Bio and Publications

Tuesday, September 12, 2017

The No Code Approach to Software and Why It Might Be Bad

Start here: https://www.forbes.com/sites/jasonbloomberg/2017/07/20/the-low-codeno-code-movement-more-disruptive-than-you-realize/#98cfc4a722a3

I'm not impressed. I have been not impressed for 40 years and many previous incarnations of this idea of replacing code with UX.

Of course, I'm biased. I create code. Tools that remove the need to create code reflect a threat.

Not really, but my comments can be seen that way.

Here's why no code is bad.

Software Captures Knowledge

If we're going to represent knowledge in the form of software, then, we need to have some transparency so that we can see the entire stack of abstractions. Yes, it's turtles all the way down, but some of those abstractions are important, and other abstractions can be taken as "well known" and "details don't matter."

The C libraries that support the CPython implementation, for example, is where the turtles cease to matter (for many people.) Many of us have built a degree of trust and don't need to know how the libraries are implemented or how the hardware works, or what a transistor is, or what electricity is, or why electrons even have a mass or how mass is imparted by the Higgs boson.

A clever UI that removes (or reduces) code makes the abstractions opaque. We can't see past the UI. The software is no longer capturing useful knowledge. Instead, the software is some kind of interpreter, working on a data structure that represents the state of the UI buttons.

Instead of software describing the problem and the problem's state changes, the software is describing a user experience and those state changes.

I need the data structure, the current values as selected by the user, and the software to understand the captured knowledge. 

Perhaps the depiction of the UI will help. 

Perhaps it won't. 

In general, a picture of the UI is useless. It can't answer the question "Why click that?" We can't (and aren't expected) to provide essay answers on a UI. We're expected to click and move on.
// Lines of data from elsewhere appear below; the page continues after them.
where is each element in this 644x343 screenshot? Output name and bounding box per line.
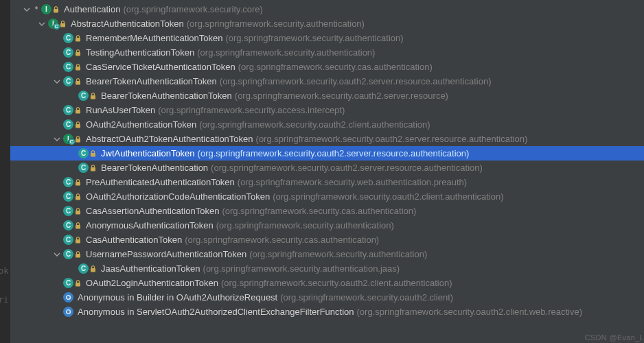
tree-row[interactable]: CRememberMeAuthenticationToken(org.sprin… <box>0 31 644 45</box>
chevron-placeholder <box>67 163 77 173</box>
svg-rect-1 <box>60 23 65 27</box>
class-name: BearerTokenAuthenticationToken <box>86 76 217 86</box>
tree-row[interactable]: CBearerTokenAuthentication(org.springfra… <box>0 161 644 175</box>
package-name: (org.springframework.security.oauth2.cli… <box>273 191 503 202</box>
class-name: RememberMeAuthenticationToken <box>86 33 222 43</box>
tree-row[interactable]: CUsernamePasswordAuthenticationToken(org… <box>0 247 644 261</box>
gutter: ok ri <box>0 0 10 343</box>
tree-row[interactable]: CRunAsUserToken(org.springframework.secu… <box>0 103 644 117</box>
type-icon-group: C <box>63 177 82 188</box>
package-name: (org.springframework.security.oauth2.ser… <box>211 163 483 173</box>
class-icon: C <box>63 33 73 43</box>
lock-icon <box>75 208 82 215</box>
package-name: (org.springframework.security.oauth2.cli… <box>357 307 583 317</box>
svg-point-21 <box>67 310 71 314</box>
tree-row[interactable]: COAuth2AuthenticationToken(org.springfra… <box>0 117 644 132</box>
chevron-placeholder <box>52 221 62 230</box>
type-icon-group: C <box>63 33 82 44</box>
type-icon-group <box>63 292 73 303</box>
package-name: (org.springframework.security.oauth2.cli… <box>221 278 452 288</box>
svg-rect-0 <box>54 9 58 13</box>
chevron-down-icon[interactable] <box>52 250 62 259</box>
class-icon: C <box>63 206 73 216</box>
class-hierarchy-tree[interactable]: *IAuthentication(org.springframework.sec… <box>0 0 644 319</box>
class-name: UsernamePasswordAuthenticationToken <box>86 249 246 259</box>
lock-icon <box>75 107 82 114</box>
package-name: (org.springframework.security.cas.authen… <box>238 62 433 72</box>
package-name: (org.springframework.security.authentica… <box>203 263 400 274</box>
tree-row[interactable]: CJwtAuthenticationToken(org.springframew… <box>0 146 644 161</box>
svg-rect-19 <box>76 283 80 287</box>
class-name: Anonymous in ServletOAuth2AuthorizedClie… <box>78 307 354 317</box>
tree-row[interactable]: CTestingAuthenticationToken(org.springfr… <box>0 45 644 60</box>
type-icon-group: C <box>63 206 82 217</box>
tree-row[interactable]: ICAbstractOAuth2TokenAuthenticationToken… <box>0 132 644 146</box>
chevron-placeholder <box>52 206 62 216</box>
chevron-placeholder <box>52 307 62 317</box>
tree-row[interactable]: CBearerTokenAuthenticationToken(org.spri… <box>0 88 644 103</box>
class-icon: C <box>63 62 73 72</box>
chevron-placeholder <box>52 62 62 72</box>
lock-icon <box>90 265 97 272</box>
tree-row[interactable]: CPreAuthenticatedAuthenticationToken(org… <box>0 175 644 189</box>
class-icon: C <box>63 119 73 130</box>
tree-row[interactable]: ICAbstractAuthenticationToken(org.spring… <box>0 16 644 31</box>
lock-icon <box>75 121 82 128</box>
type-icon-group: C <box>78 148 97 159</box>
class-name: AnonymousAuthenticationToken <box>86 220 214 230</box>
class-name: BearerTokenAuthentication <box>101 163 208 173</box>
class-name: CasServiceTicketAuthenticationToken <box>86 62 235 72</box>
class-name: JaasAuthenticationToken <box>101 263 200 274</box>
tree-row[interactable]: *IAuthentication(org.springframework.sec… <box>0 2 644 16</box>
class-name: AbstractOAuth2TokenAuthenticationToken <box>86 134 253 144</box>
tree-row[interactable]: CBearerTokenAuthenticationToken(org.spri… <box>0 74 644 88</box>
lock-icon <box>53 6 60 13</box>
tree-row[interactable]: CCasServiceTicketAuthenticationToken(org… <box>0 60 644 74</box>
tree-row[interactable]: CAnonymousAuthenticationToken(org.spring… <box>0 218 644 233</box>
svg-rect-2 <box>76 38 80 42</box>
class-icon: C <box>78 263 89 274</box>
chevron-down-icon[interactable] <box>37 19 47 29</box>
svg-rect-10 <box>91 153 95 157</box>
tree-row[interactable]: Anonymous in ServletOAuth2AuthorizedClie… <box>0 305 644 319</box>
package-name: (org.springframework.security.oauth2.cli… <box>280 292 453 303</box>
svg-rect-8 <box>76 124 80 128</box>
lock-icon <box>75 237 82 244</box>
type-icon-group: C <box>78 163 97 174</box>
type-icon-group: C <box>63 191 82 202</box>
class-icon: C <box>63 278 73 288</box>
lock-icon <box>90 93 97 99</box>
lock-icon <box>75 136 82 143</box>
lock-icon <box>60 21 67 27</box>
svg-rect-9 <box>76 139 80 143</box>
tree-row[interactable]: COAuth2AuthorizationCodeAuthenticationTo… <box>0 189 644 204</box>
package-name: (org.springframework.security.oauth2.ser… <box>235 91 448 101</box>
lock-icon <box>75 35 82 42</box>
tree-row[interactable]: Anonymous in Builder in OAuth2AuthorizeR… <box>0 290 644 305</box>
class-name: CasAssertionAuthenticationToken <box>86 206 219 216</box>
class-name: Anonymous in Builder in OAuth2AuthorizeR… <box>78 292 277 303</box>
package-name: (org.springframework.security.authentica… <box>249 249 427 259</box>
svg-rect-17 <box>76 254 80 258</box>
svg-rect-14 <box>76 211 80 215</box>
chevron-down-icon[interactable] <box>52 77 62 86</box>
class-name: AbstractAuthenticationToken <box>71 19 184 29</box>
tree-row[interactable]: CCasAuthenticationToken(org.springframew… <box>0 233 644 247</box>
svg-rect-6 <box>91 95 95 99</box>
type-icon-group: C <box>63 249 82 260</box>
type-icon-group: C <box>63 220 82 231</box>
svg-rect-12 <box>76 182 80 186</box>
chevron-down-icon[interactable] <box>22 5 32 14</box>
class-name: OAuth2LoginAuthenticationToken <box>86 278 218 288</box>
class-icon: C <box>63 191 73 202</box>
package-name: (org.springframework.security.authentica… <box>197 47 375 58</box>
tree-row[interactable]: CCasAssertionAuthenticationToken(org.spr… <box>0 204 644 218</box>
package-name: (org.springframework.security.oauth2.ser… <box>256 134 528 144</box>
chevron-down-icon[interactable] <box>52 134 62 144</box>
tree-row[interactable]: CJaasAuthenticationToken(org.springframe… <box>0 261 644 276</box>
class-icon: C <box>78 91 89 101</box>
tree-row[interactable]: COAuth2LoginAuthenticationToken(org.spri… <box>0 276 644 290</box>
chevron-placeholder <box>52 178 62 187</box>
package-name: (org.springframework.security.cas.authen… <box>222 206 416 216</box>
chevron-placeholder <box>52 120 62 130</box>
If we are forced to provide a essay answers, then the UI could come closer to capturing knowledge. Imagine having a "Reason:" text box next to every clickable button.

We all know what the essay answers will look like. They'll look like bad comments in code. And bad commit comments in Git. And bad documentation.

Some Option: ☑️ Reason: Required
Other Option: ☐ Reason: Not sure if its needed

The problem with fancy UI's and low-code/no-code software is low-information/no-information software. Maintenance becomes difficult, perhaps impossible, because it's difficult understand what's going on.